Life isn’t fair. Great ideas don’t automatically win over bad ones. Outstanding individuals don’t necessarily get promoted over mediocre ones. Your talents and contributions aren’t always visible to the rest of the world. Life isn’t fair.
But could it also be that we are not always fair on ourselves? What if I’m not doing myself justice through the way I show up and express myself?
Through my working life, I have watched otherwise capable and intelligent people let themselves down in presentations and meetings. People with brilliant ideas. People with deep knowledge and solid experience. People who could bring real value to the business. But for various reasons, their colleagues, superiors, or clients could not hear their message or perceive their greatness. This tragic waste of human potential continues to be one of my strongest motivations for the work I do through VoxImpact. As much as I love helping clients to blow their audience away, the most important part of my work is to stop people from letting themselves down.
Here are some of the things that distract, alienate, or simply make it too difficult for our audience to take in our message. Does any of them sound familiar?
3 ways you may be letting yourself (and your audience) down
Signaling that you’re not worth listening to
If you don’t look confident, they won’t think you’re competent. If you don’t seem to be convinced about your idea, why would they be? Your non-verbal communication – tone of voice, body language, and facial expressions – continuously sends information to your audience about your emotional state and level of confidence. Owning your space, taking your time, standing tall, using open gestures, and speaking in a loud voice will help you be more assertive.
Boring the pants off them
Being professional does have to equal being boring. Your audience has a limited attention span, and it’s your job to keep them interested. No, you don’t need to be a clown or a comedian – just don’t sound like a monotonous robot.
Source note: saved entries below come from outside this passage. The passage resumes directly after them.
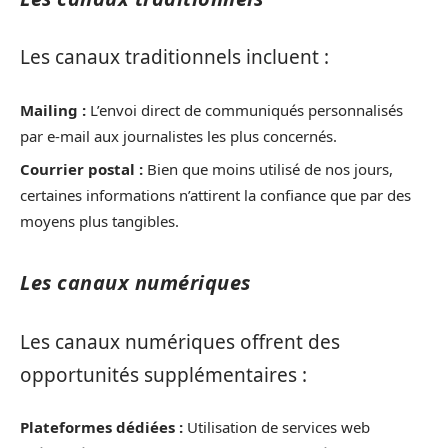
Les canaux traditionnels incluent :
Mailing :
L’envoi direct de communiqués personnalisés
par e-mail aux journalistes les plus concernés.
Courrier postal :
Bien que moins utilisé de nos jours,
certaines informations n’attirent la confiance que par des
moyens plus tangibles.
Les canaux numériques
Les canaux numériques offrent des
opportunités supplémentaires :
Plateformes dédiées :
Utilisation de services web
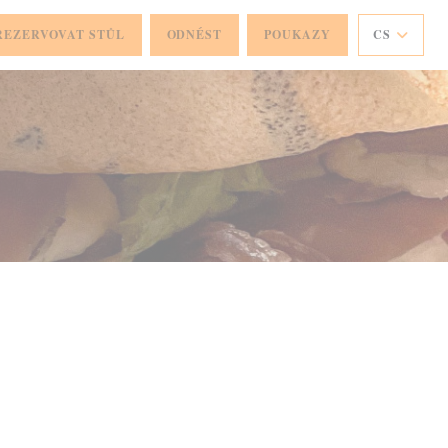
REZERVOVAT STŮL
ODNÉST
POUKAZY
CS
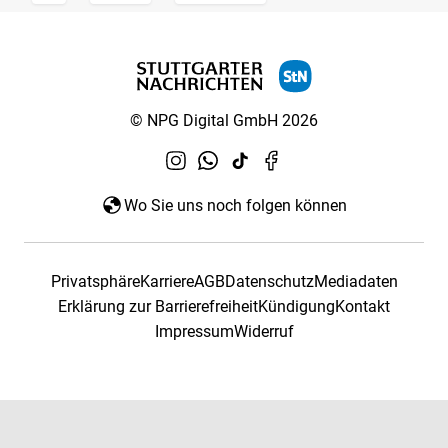
© NPG Digital GmbH 2026
Wo Sie uns noch folgen können
Privatsphäre
Karriere
AGB
Datenschutz
Mediadaten
Erklärung zur Barrierefreiheit
Kündigung
Kontakt
Impressum
Widerruf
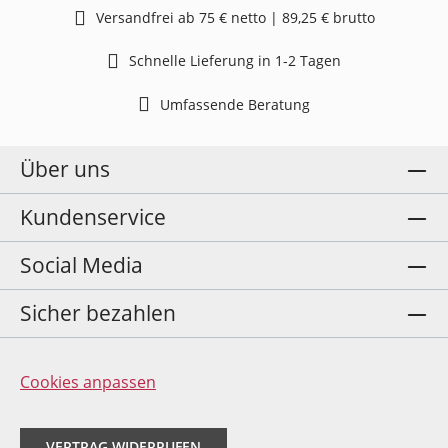
Versandfrei ab 75 € netto | 89,25 € brutto
Schnelle Lieferung in 1-2 Tagen
Umfassende Beratung
Über uns
Kundenservice
Social Media
Sicher bezahlen
Cookies anpassen
VERTRAG WIDERRUFEN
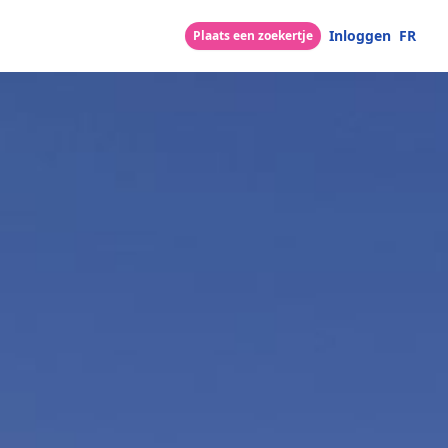
Inloggen
FR
Plaats een zoekertje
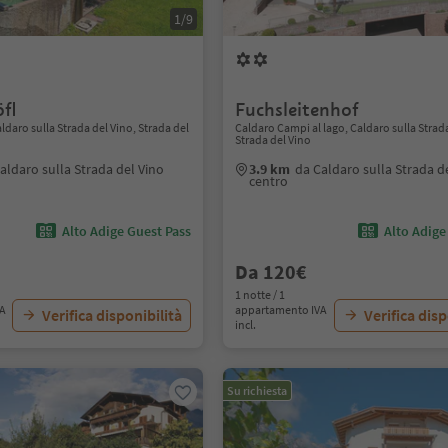
1/9
fl
Fuchsleitenhof
ldaro sulla Strada del Vino, Strada del
Caldaro Campi al lago, Caldaro sulla Strada
Strada del Vino
aldaro sulla Strada del Vino
3.9 km
da Caldaro sulla Strada d
centro
Alto Adige Guest Pass
Alto Adige
Da 120€
1 notte / 1
VA
appartamento IVA
Verifica disponibilità
Verifica disp
incl.
Su richiesta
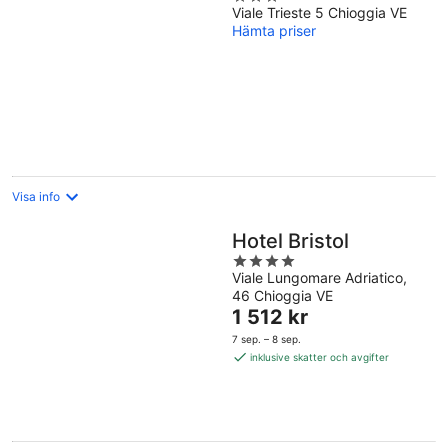
Viale Trieste 5 Chioggia VE
out
Hämta priser
of
5
Visa info
Hotel Bristol
4
Viale Lungomare Adriatico,
out
46 Chioggia VE
of
Priset
1 512 kr
5
är
7 sep. – 8 sep.
1 512 kr
inklusive skatter och avgifter
per
natt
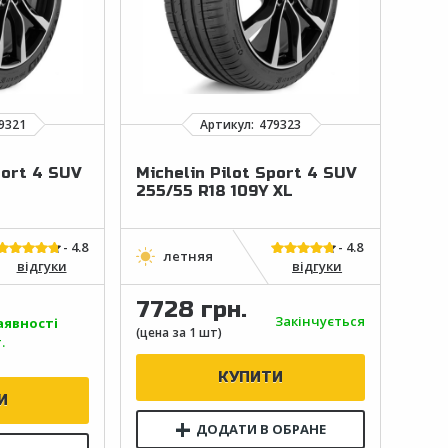
port 4 SUV
Michelin Pilot Sport 4 SUV
255/55 R18 109Y XL
відгуки
відгуки
7728 грн.
Закінчується
аявності
.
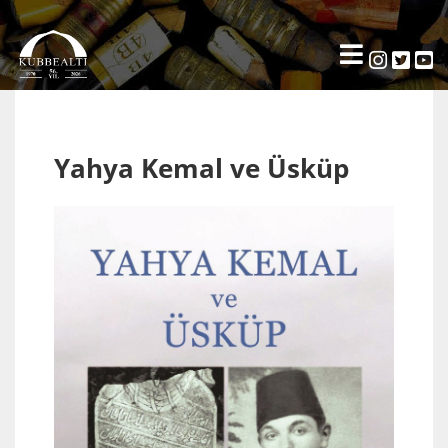
Yahya Kemal ve Üsküp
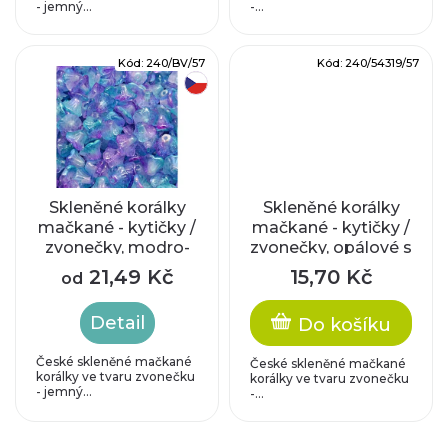
k
- jemný...
-...
d
t
u
Kód:
240/BV/57
Kód:
240/54319/57
ů
český výrobek
k
t
ů
Skleněné korálky
Skleněné korálky
mačkané - kytičky /
mačkané - kytičky /
zvonečky, modro-
zvonečky, opálové s
fialové
měděným
21,49 Kč
15,70 Kč
od
zatíráním
Detail
Do košíku
České skleněné mačkané
České skleněné mačkané
korálky ve tvaru zvonečku
korálky ve tvaru zvonečku
- jemný...
-...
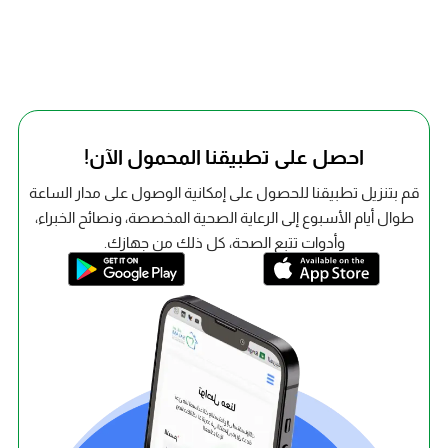
احصل على تطبيقنا المحمول الآن!
قم بتنزيل تطبيقنا للحصول على إمكانية الوصول على مدار الساعة
طوال أيام الأسبوع إلى الرعاية الصحية المخصصة، ونصائح الخبراء،
وأدوات تتبع الصحة، كل ذلك من جهازك.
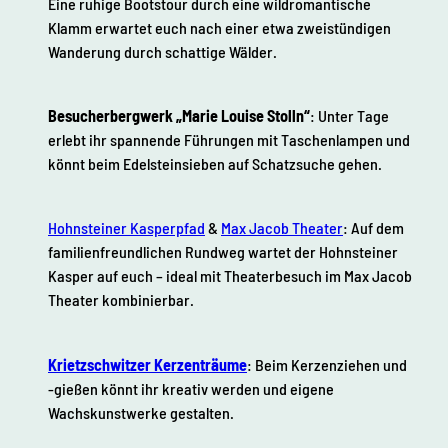
Eine ruhige Bootstour durch eine wildromantische
Klamm erwartet euch nach einer etwa zweistündigen
Wanderung durch schattige Wälder.
Besucherbergwerk „Marie Louise Stolln“
: Unter Tage
erlebt ihr spannende Führungen mit Taschenlampen und
könnt beim Edelsteinsieben auf Schatzsuche gehen.
Hohnsteiner Kasperpfad
&
Max Jacob Theater
: Auf dem
familienfreundlichen Rundweg wartet der Hohnsteiner
Kasper auf euch – ideal mit Theaterbesuch im Max Jacob
Theater kombinierbar.
Krietzschwitzer Kerzenträume
: Beim Kerzenziehen und
-gießen könnt ihr kreativ werden und eigene
Wachskunstwerke gestalten.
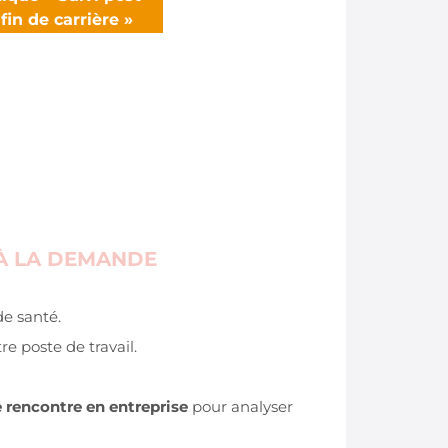
 fin de carrière »
 À LA DEMANDE
de santé.
re poste de travail.
re rencontre en entreprise
pour analyser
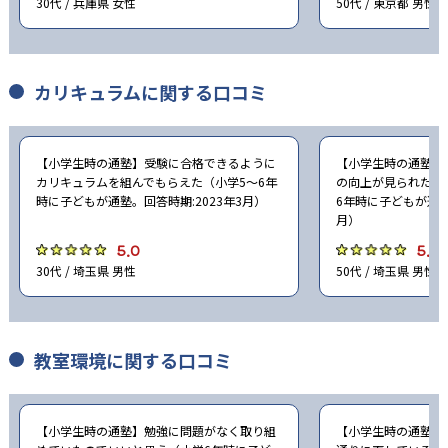
30代 / 兵庫県 女性
50代 / 東京都 男性
カリキュラムに関する口コミ
【小学生時の通塾】受験に合格できるように
【小学生時の通塾】
カリキュラムを組んでもらえた（小学5〜6年
の向上が見られたの
時に子どもが通塾。回答時期:2023年3月）
6年時に子どもが通塾
月）
5.0
5.0
30代 / 埼玉県 男性
50代 / 埼玉県 男性
教室環境に関する口コミ
【小学生時の通塾】勉強に問題がなく取り組
【小学生時の通塾】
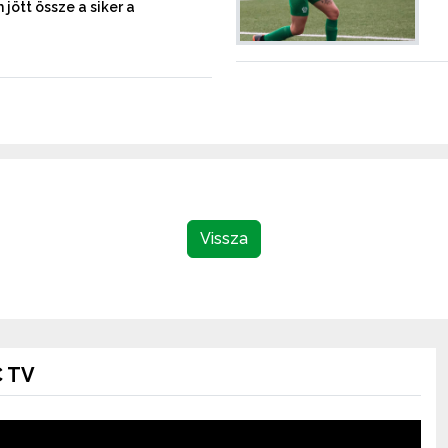
ött össze a siker a
Vissza
 TV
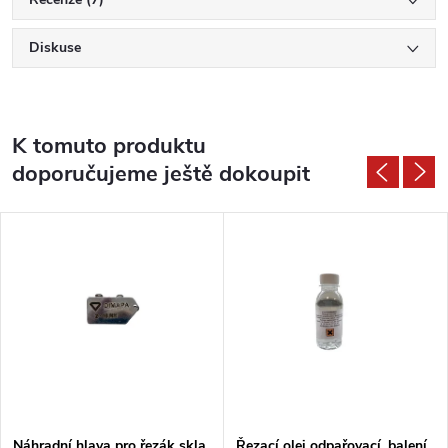
Diskuse
K tomuto produktu
doporučujeme ještě dokoupit
Náhradní hlava pro řezák skla
Řezací olej odpařovací, balení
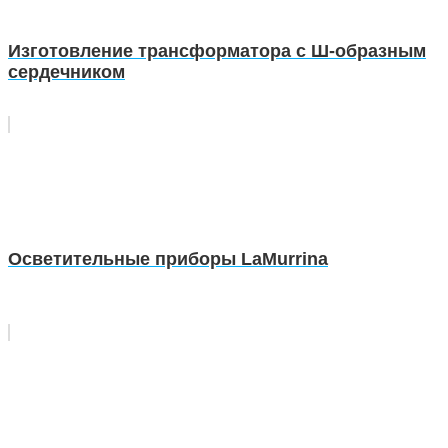
Изготовление трансформатора с Ш-образным
сердечником
Осветительные приборы LaMurrina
Bring your presentation to life and show them why your subject matters, to you and to them. Appeal to their emotions. Use rich, visual language and stories. Modulate your voice, varying your volume and speaking rate. Connect with your audience.
Being too wordy or too nerdy
Oh, the temptation to tell them everything I know about my subject. And I know my stuff, so no need to prepare… or?
Too many words will dilute your message. Your audience will struggle to figure out what your point is and may not be able to see the forest for the trees. Nobody gets a kick out of preparation work, but it does pay off. A well structured and succinctly spoken message is more likely to convince your audience.
Do yourself justice when it really matters.
Next time you have a chance to speak up, don’t let yourself down. Don’t rely only on your title, your knowledge, or the power of your subject. Do your part to persuade the others of the value that you and your ideas can bring to the world. Do yourself justice when it really matters.